Start off by first making the salsa. Just add all the prepared ingredients listed above and mix them up well. Add salt and pepper to taste and you are good to go. Just store the salsa in the refrigerator for now while you prepare the beef.
To make the beef filling, first sweat the onions until soft and cook the garlic lightly. Now, add the beef into your skillet together with the cumin, coriander, chili and paprika powders. Cook the beef and when it is just about done, add the bell peppers and season with salt and pepper. At this point, keep tasting and add more cumin if you prefer.

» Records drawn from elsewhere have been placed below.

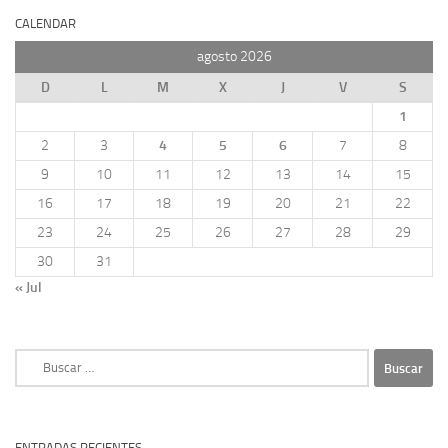
CALENDAR
agosto 2026
D
L
M
X
J
V
S
1
2
3
4
5
6
7
8
9
10
11
12
13
14
15
16
17
18
19
20
21
22
23
24
25
26
27
28
29
30
31
« Jul
Buscar:
ENTRADAS RECIENTES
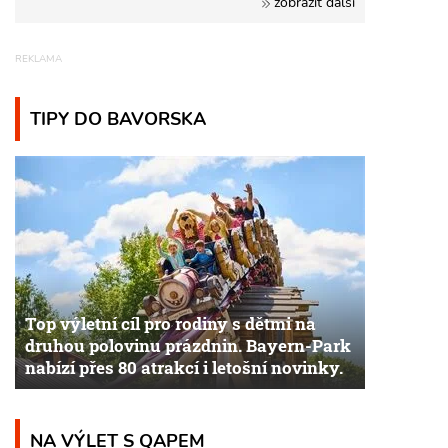
zobrazit další
TIPY DO BAVORSKA
Top výletní cíl pro rodiny s dětmi na
druhou polovinu prázdnin. Bayern-Park
nabízí přes 80 atrakcí i letošní novinky.
NA VÝLET S QAPEM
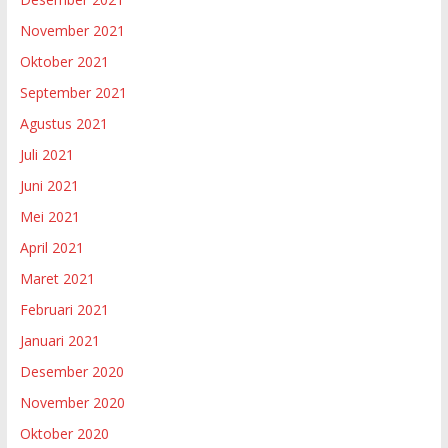
November 2021
Oktober 2021
September 2021
Agustus 2021
Juli 2021
Juni 2021
Mei 2021
April 2021
Maret 2021
Februari 2021
Januari 2021
Desember 2020
November 2020
Oktober 2020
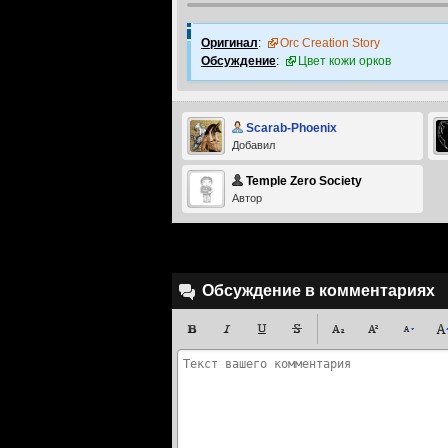
Оригинал
:
Orc Creation Story
Обсуждение
:
Цвет кожи орков
Scarab-Phoenix
Добавил
Temple Zero Society
Автор
Обсуждение в комментариях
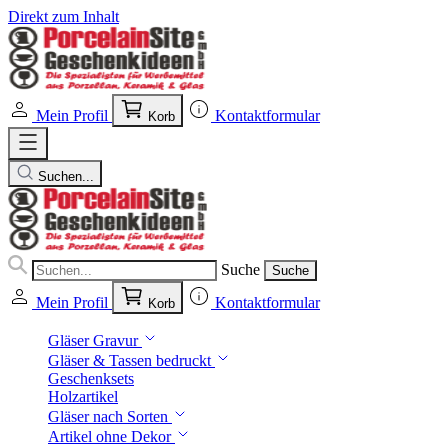
Direkt zum Inhalt
Mein Profil
Kontaktformular
Korb
Suchen...
Suche
Suche
Mein Profil
Kontaktformular
Korb
Gläser Gravur
Gläser & Tassen bedruckt
Geschenksets
Holzartikel
Gläser nach Sorten
Artikel ohne Dekor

Remove from the skillet and set aside.
Before serving, lightly heat up the tacos in the oven. Keep a close eye on the tacos because they burn easily. Now it is time to assemble our taco. I usually go with the beef at the bottom, then a dollop of sour cream, followed by the salsa, lettuce and finally, the cheese. You can serve your tacos with extra salsa and tortilla chips on the side.